Several place names in Italy were connected to Hercules' adventures. Vitulia as a name for the Italian peninsula supposedly came into usage because Hercules chased a runaway bullock (vitulus) there.

The altar of Iuppiter Praestes at Tibur was supposed to have been established by Hercules himself.

Cult titles
Hercules Augustus or Hercules Augusti, Hercules "in his capacity as protector of the ruling emperor."
 Hercules Invictus ("the Unconquered"), at the Ara Maxima; women were excluded from this cult. Also Hercules Victor ("the Victorious").
Hercules Magnus ("the Great"), honored with games (ludi) that may have been first officially established by Sulla.
Hercules Musarum ("the Muses' Hercules", Greek Herakles Musagetes), created when Fulvius Nobilior dedicated statues of the Muses to a temple of Hercules.
 Hercules Olivarius ("the Olive Merchant"), in reference to a statue of Hercules dedicated by the guild of olive merchants.
 Hercules Triumphalis ("Triumphal"), represented by a statue in the Forum Boarium, was dressed in the regalia of a triumphator when a triumph was held. It is mentioned by Pliny, who attributes it to the legendary Evander.

Festivals and rituals

Normally only those celebrating the rites took part in the communal meal that followed a sacrifice, but at the Ara Maxima, all male citizens were invited. None of the meat that resulted from the sacrifice could be allowed to remain at the end of the day, nor could it be removed from the precinct, so it all had to be eaten. Women were excluded from this rite. Macrobius explains:

When Hercules with Geryon's cattle was journeying over the fields of Italy, a woman, in reply to his request for water to quench his thirst, said that she was not allowed to give him any because it was the feast of the Women's Goddess and no man was permitted to taste of anything that concerned it. Hercules therefore, when he intended to institute a sacrifice, solemnly forbade women to be admitted, ordering Potitius and Pinarius who were in charge of the rites not to allow any woman to be present.

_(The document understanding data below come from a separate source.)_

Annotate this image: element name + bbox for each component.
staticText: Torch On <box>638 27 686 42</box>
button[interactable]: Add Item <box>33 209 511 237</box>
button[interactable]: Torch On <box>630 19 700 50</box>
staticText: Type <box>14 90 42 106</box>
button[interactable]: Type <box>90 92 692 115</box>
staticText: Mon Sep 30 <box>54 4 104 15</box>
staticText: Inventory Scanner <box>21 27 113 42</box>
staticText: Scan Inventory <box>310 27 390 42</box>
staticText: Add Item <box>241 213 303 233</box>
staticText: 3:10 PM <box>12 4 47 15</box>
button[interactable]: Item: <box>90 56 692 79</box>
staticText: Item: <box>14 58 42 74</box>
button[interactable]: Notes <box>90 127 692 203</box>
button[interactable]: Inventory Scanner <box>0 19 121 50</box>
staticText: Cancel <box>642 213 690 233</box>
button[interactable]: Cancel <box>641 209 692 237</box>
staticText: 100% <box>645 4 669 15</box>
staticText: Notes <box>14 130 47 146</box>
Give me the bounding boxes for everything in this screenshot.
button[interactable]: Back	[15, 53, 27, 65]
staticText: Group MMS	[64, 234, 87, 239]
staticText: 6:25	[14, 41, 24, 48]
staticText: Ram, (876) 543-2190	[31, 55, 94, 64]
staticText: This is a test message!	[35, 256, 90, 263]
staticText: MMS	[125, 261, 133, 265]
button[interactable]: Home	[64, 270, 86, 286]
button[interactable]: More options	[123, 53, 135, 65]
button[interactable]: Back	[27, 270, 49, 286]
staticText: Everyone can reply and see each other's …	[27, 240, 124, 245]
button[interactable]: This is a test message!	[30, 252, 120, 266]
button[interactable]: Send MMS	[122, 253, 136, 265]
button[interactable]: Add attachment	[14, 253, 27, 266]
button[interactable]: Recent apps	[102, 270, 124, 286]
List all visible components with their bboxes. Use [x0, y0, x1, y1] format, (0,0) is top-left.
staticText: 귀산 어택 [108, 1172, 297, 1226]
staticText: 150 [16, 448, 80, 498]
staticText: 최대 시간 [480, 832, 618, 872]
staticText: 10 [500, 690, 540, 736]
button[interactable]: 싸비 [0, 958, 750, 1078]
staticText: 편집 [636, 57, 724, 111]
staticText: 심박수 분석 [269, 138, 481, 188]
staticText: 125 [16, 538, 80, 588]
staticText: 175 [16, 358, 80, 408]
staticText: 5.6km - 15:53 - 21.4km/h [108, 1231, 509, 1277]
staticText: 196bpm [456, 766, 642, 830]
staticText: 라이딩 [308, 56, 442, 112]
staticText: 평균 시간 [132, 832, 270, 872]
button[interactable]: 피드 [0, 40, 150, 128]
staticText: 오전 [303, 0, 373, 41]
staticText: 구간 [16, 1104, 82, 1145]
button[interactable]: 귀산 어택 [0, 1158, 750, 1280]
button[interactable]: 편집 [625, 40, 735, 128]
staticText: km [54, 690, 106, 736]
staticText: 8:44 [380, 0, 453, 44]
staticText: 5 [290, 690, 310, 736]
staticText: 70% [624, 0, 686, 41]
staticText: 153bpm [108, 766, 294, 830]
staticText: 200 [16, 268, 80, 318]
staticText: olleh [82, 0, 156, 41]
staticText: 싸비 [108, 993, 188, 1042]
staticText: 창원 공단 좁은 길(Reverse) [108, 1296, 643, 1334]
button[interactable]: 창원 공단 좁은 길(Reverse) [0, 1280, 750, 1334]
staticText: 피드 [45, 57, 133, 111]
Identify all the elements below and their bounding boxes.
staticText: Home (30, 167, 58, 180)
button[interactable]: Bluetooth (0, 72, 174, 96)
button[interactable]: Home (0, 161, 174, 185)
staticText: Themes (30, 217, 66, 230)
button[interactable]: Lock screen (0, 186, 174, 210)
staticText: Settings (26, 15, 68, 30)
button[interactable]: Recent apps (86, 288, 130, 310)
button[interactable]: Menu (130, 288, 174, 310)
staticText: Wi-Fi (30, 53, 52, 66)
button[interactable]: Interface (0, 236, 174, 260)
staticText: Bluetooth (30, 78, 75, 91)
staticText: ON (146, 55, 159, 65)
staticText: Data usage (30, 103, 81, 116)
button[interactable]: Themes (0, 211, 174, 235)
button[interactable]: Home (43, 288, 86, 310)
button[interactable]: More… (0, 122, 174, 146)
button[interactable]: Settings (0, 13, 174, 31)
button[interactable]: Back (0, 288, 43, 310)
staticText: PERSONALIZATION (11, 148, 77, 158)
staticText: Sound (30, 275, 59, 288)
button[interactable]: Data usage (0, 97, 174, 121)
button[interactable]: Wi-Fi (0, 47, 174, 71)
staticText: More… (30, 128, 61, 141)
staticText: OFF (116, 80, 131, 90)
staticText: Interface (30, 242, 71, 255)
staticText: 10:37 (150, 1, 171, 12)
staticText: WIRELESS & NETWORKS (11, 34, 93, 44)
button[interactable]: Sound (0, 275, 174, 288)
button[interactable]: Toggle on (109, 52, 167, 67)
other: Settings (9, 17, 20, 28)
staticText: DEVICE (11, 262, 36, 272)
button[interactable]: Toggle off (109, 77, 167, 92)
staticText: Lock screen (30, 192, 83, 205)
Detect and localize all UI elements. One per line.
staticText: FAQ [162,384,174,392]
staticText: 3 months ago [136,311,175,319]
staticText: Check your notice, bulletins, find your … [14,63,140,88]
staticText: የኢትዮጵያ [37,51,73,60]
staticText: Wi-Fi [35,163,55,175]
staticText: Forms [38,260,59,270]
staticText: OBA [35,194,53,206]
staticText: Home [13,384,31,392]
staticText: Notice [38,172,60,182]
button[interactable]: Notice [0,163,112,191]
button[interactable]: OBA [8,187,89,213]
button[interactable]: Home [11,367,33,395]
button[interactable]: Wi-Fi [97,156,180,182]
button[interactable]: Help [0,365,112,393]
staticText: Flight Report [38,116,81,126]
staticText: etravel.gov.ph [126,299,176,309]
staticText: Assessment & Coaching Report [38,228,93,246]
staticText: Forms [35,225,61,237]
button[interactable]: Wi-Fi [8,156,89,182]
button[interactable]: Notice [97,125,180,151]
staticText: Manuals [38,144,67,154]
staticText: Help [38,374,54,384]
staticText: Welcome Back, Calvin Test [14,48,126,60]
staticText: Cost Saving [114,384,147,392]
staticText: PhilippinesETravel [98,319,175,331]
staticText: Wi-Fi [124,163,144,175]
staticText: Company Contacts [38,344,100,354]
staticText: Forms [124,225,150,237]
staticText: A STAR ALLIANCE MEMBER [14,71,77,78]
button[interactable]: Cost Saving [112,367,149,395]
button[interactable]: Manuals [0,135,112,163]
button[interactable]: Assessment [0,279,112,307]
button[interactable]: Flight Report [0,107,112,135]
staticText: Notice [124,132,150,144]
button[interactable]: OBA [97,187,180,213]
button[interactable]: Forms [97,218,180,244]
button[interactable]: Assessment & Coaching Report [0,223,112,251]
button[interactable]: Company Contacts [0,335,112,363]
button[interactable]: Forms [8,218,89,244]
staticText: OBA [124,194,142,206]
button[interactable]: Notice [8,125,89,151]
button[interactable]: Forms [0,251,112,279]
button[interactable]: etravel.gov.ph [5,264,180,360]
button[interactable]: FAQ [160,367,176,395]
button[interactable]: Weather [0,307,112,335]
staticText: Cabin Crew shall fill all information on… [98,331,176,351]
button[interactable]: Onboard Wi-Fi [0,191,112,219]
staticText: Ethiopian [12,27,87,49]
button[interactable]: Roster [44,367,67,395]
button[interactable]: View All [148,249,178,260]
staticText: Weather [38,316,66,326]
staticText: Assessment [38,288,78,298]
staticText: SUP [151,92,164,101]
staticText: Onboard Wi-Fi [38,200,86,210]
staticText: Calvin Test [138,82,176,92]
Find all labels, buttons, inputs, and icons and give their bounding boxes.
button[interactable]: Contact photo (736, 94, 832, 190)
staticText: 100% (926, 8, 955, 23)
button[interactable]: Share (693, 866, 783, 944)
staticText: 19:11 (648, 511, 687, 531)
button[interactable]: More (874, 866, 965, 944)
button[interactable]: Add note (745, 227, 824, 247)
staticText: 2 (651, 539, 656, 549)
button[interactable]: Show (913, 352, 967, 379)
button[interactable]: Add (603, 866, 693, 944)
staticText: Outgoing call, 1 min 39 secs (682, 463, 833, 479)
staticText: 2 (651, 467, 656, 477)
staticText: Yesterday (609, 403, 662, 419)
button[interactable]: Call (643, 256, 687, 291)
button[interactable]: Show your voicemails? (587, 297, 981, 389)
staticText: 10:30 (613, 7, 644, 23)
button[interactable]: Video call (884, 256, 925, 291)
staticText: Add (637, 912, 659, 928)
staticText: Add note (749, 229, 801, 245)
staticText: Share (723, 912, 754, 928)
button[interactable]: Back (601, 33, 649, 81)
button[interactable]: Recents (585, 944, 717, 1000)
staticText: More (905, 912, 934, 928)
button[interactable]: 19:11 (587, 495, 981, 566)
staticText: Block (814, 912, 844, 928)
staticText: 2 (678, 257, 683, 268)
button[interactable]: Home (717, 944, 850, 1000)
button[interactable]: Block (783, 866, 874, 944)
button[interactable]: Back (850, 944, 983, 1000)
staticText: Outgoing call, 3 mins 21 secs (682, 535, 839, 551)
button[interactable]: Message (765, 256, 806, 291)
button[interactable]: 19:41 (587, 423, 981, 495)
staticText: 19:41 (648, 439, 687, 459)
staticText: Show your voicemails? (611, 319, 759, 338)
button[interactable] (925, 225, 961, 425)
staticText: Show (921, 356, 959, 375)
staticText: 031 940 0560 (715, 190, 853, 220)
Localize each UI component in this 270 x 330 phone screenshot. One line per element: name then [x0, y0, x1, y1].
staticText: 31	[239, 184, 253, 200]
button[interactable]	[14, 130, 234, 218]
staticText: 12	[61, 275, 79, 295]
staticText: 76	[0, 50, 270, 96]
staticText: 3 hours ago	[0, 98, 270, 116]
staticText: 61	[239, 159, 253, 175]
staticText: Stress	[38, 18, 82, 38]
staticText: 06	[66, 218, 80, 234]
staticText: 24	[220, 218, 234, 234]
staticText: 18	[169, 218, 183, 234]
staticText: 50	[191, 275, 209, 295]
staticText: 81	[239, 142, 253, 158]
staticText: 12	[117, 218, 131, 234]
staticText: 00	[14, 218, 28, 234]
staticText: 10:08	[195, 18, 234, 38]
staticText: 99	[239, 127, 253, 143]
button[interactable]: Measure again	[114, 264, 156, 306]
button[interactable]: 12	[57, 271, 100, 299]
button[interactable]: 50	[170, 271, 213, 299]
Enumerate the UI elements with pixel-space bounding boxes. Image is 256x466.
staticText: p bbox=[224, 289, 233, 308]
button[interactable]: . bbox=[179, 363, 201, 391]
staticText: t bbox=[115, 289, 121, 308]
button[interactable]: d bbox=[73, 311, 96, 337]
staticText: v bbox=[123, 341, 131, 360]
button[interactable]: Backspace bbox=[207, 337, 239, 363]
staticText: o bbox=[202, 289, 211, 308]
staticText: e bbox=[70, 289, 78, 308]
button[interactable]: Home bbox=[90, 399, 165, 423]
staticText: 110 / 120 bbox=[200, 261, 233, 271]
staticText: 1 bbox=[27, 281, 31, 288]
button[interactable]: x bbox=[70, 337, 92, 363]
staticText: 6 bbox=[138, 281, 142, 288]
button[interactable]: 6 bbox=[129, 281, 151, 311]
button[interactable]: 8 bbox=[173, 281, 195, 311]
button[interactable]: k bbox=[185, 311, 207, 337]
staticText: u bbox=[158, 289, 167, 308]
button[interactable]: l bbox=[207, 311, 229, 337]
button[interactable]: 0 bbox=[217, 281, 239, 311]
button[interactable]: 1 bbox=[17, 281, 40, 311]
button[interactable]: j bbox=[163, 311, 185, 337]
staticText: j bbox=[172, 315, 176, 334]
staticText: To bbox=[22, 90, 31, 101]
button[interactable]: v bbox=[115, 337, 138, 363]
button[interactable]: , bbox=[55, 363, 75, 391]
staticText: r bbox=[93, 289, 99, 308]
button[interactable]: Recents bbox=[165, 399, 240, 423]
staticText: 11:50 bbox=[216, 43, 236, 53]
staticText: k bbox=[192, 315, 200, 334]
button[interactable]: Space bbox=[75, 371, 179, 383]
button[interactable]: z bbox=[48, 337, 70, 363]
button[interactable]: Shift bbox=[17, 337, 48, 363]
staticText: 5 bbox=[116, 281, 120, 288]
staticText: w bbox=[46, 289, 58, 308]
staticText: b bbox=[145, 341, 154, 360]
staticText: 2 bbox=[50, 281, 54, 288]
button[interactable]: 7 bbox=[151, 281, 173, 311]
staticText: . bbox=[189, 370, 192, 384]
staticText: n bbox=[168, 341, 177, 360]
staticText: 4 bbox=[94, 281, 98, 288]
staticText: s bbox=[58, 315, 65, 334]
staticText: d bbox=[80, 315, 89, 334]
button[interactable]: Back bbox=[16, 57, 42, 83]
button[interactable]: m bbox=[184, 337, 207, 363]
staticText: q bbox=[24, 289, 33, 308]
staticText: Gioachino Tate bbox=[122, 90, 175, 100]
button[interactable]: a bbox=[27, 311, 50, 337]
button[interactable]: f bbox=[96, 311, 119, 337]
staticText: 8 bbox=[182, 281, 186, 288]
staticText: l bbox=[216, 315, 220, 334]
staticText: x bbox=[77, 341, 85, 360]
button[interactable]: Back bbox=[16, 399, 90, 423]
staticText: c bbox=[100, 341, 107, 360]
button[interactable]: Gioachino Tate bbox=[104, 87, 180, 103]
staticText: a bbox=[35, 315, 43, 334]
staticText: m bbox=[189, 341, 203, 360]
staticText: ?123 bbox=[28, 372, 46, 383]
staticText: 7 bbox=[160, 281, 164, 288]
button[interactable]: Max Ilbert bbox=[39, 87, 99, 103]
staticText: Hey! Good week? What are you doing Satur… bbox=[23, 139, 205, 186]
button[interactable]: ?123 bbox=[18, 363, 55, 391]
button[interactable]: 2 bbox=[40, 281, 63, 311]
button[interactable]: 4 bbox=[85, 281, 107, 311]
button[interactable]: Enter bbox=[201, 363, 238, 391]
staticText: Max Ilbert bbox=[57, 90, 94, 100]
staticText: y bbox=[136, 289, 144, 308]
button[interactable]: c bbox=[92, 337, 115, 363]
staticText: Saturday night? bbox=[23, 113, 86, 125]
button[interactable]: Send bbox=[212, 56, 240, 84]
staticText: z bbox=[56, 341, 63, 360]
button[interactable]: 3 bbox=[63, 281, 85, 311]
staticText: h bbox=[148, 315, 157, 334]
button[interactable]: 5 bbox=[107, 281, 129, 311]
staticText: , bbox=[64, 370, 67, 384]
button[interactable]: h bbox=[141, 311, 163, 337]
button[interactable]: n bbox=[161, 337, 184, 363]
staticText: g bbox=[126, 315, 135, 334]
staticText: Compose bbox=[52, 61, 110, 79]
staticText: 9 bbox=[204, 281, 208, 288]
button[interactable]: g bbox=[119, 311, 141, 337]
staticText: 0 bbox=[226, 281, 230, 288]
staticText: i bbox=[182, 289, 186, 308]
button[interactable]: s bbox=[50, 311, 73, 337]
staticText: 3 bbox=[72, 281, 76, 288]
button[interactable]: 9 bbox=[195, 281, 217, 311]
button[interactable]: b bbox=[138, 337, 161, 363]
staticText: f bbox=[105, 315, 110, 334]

The "women's goddess" (dea feminarum) is usually taken as the Bona Dea. This relationship, however, should perhaps be thought of as complementary as well as adversarial; Hercules, Bona Dea, and Silvanus were honored jointly with a shrine and an altar in Regio XIII at Rome. The "Good Goddess" is identifiable with several goddesses, and in this instance her enmity with Hercules recalls that of Juno. She also shared some characteristics with Ceres, with whom Hercules was honored jointly on December 21, with the sacrifice of a pregnant sow, loaves of bread, and mulsum, sweet wine.

Hercules was among the divinities honored at the first lectisternium held at Rome in 399 BC.

Genealogy and patronage

Several Roman clans (gentes) lay claim to descent from various divine figures. The Fabii traced their genealogy to a daughter of Evander who lay with Hercules in his "dug-out" (fovea) and conceived the first Fabius.

The cult of Hercules at the Ara Maxima was in the keeping of the gens Potitia and the gens Pinaria until 312 BC, when maintenance was transferred to the state and thereafter administered by public slaves.

The emperor Commodus chose Hercules as a personal patron, and often had himself depicted in Hercules' garb. In 184 AD, Commodus renamed all the months of the year after names and aspects of himself, including a mensis Herculeus that was either September or October (ancient sources vary as to which). The innovation was repealed after his murder in 192.

Mythological background
Later Roman sources suggest that the imported Greek hero replaced a mythic Italic shepherd called "Recaranus" or "Garanus", famous for his strength. This hero dedicated the Ara Maxima which became associated with the earliest Roman cult of Hercules.